LIKE A typical short story with a stunning end and lingering impact, the Agra story was not really over with General Musharraf’s midnight flight back home from Agra. There was no Agra accord after the summit, not even a joint statement. And ironically, this is precisely what has added more meat to the Agra story. If Vajpayee had contemplated Agra to be his diplomatic trump card on the eve of the crucial UP elections and yet another possible mid-term elections to the Lok Sabha, this trump card has already let him down. Truth be told, the Indian foreign policy establishment has seldom suffered another humiliating diplomatic disaster of this magnitude. In certain ways, the Agra fiasco could have a similar impact on India’s saffron Nehru as the defeat in the 1962 war with China had on the non-saffron original.

Even by Vajpayee’s own declining standards, the Agra initiative was simply no match to the Lahore coup he had pulled off in February 1999. If anything, the invitation looked rather suspect and intriguing from the outset after New Delhi’s relentless rhetoric ruling out any dialogue with Pakistan, least of all with a military ruler. The fact that New Delhi after all chose to talk and thus lend a rare seal of legitimacy to the General-turned-President was therefore widely attributed to strings pulled by the not so invisible long hand of the self-appointed global police called the United States.

Having committed the original ‘faux pas’ of inviting the General, the Vajpayee government started hoping against hope that the symbolism of the visit would remain confined to the golden triangle of Delhi, Agra and Jaipur and not spill over into India’s undisputed valley of death, repression and shame. It even made a foolhardy last-ditch attempt to test the world’s credulity by claiming that it was talking everything under the sun except Kashmir to the General. But the world knows better and the ill-kept secrets have started tumbling out from the guarded corridors of high diplomacy to the everyday thoroughfare of public debate. Between an eager Musharraf and a reluctant Vajpayee (the saffronised media would say a garrulous dictator and a reticent statesman), the world has had little difficulty in judging who has the upper hand in the terrain of diplomacy.

Unlike Pokhran or Lahore, there is clearly no euphoria over Agra. While the chauvinists are happy to have scuttled a possible ‘sellout’, the opposition cannot think of a more serious plank of critiquing Agra except on grounds of inefficient media management or insufficient diplomatic homework.

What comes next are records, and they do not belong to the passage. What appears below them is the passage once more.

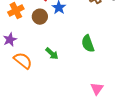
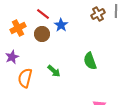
orange semicircle: (23, 61) -> (25, 78), turned -114

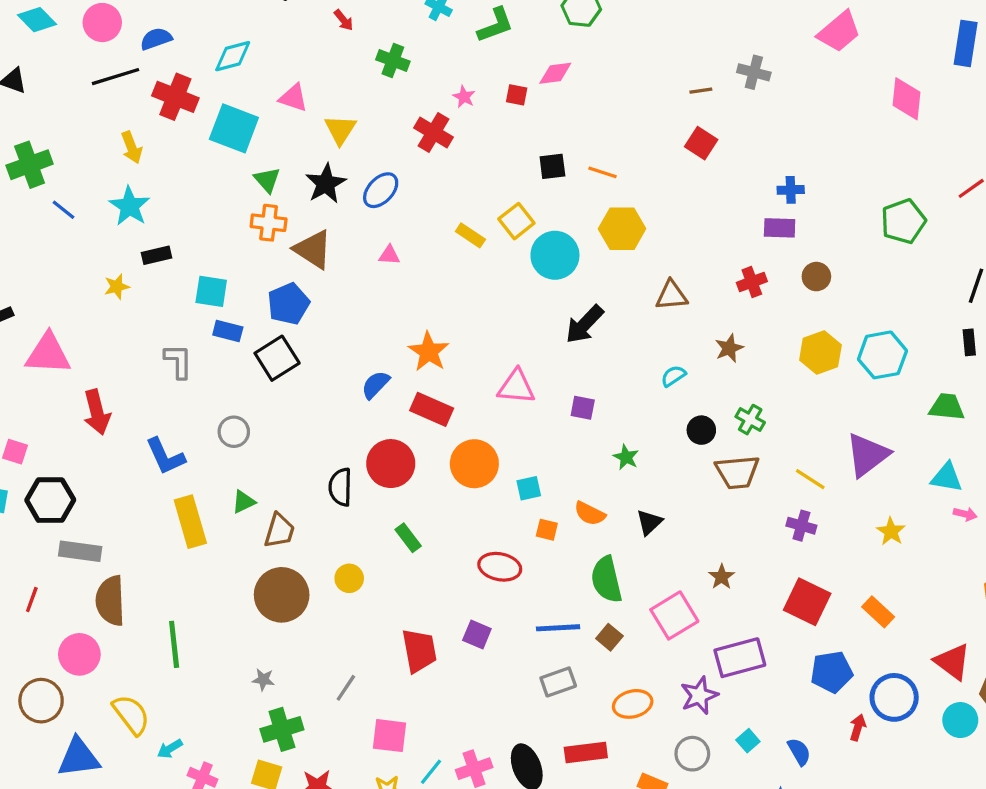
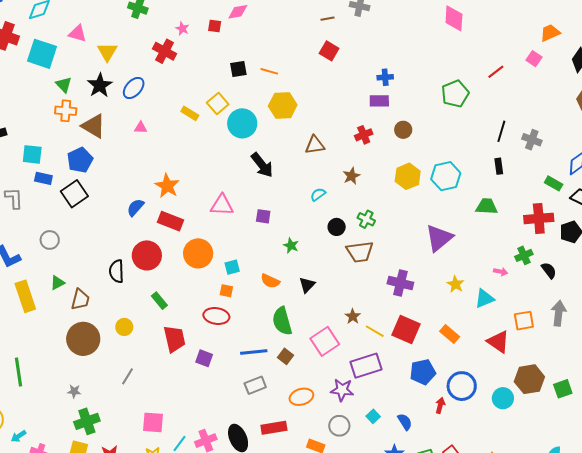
black arrow: (584, 324) -> (262, 165), turned -80
cyan triangle: (947, 477) -> (485, 299), moved, turned -30
yellow line: (810, 479) -> (375, 331), moved
purple cross: (801, 526) -> (400, 283), size x1.4
orange square: (547, 530) -> (226, 291), moved
red trapezoid: (419, 651) -> (174, 339), moved
red triangle: (952, 662) -> (498, 342), moved
gray line: (346, 688) -> (127, 376), moved
purple star: (699, 695) -> (342, 390), turned 30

This is understandable. When it comes to matters of foreign policy or a sensitive subject like Kashmir which is a test case for both India’s domestic as well as foreign policy approaches, the entire spectrum of bourgeois parties and even large sections of the opportunist Left have a shameful record of speaking the same language.

The issue is not just an empty declaration. That way it is better that Agra has not followed Lahore or Simla to produce yet another misleading script of peace based on the logic of war. It is not bad that Agra has highlighted the differences between the two versions of the Indo-Pak story. What needs to be understood in clear terms is that these differences cannot be resolved by merely quibbling over semantics or tinkering with phrases. What is imperative for peace is nothing short of a paradigm shift in India’s Kashmir and Pakistan policies. The very mindset that holds that Pakistan is on the brink of failure as a nation and a state, and that India can deliver in 2001 the diplomatic equivalent of the 1971 military blow called Bangladesh is inimical to the politics of peace. If on Bangladesh truth and reality were against Pakistan, with regard to Kashmir they are increasingly not with India, what with the growing saffronisation of the Indian polity.

Agra has identified the challenge on both sides of the border. The thread now has to be picked up in terms of a serious and concerted struggle for peace, for an alternative political paradigm that is not at war with peace.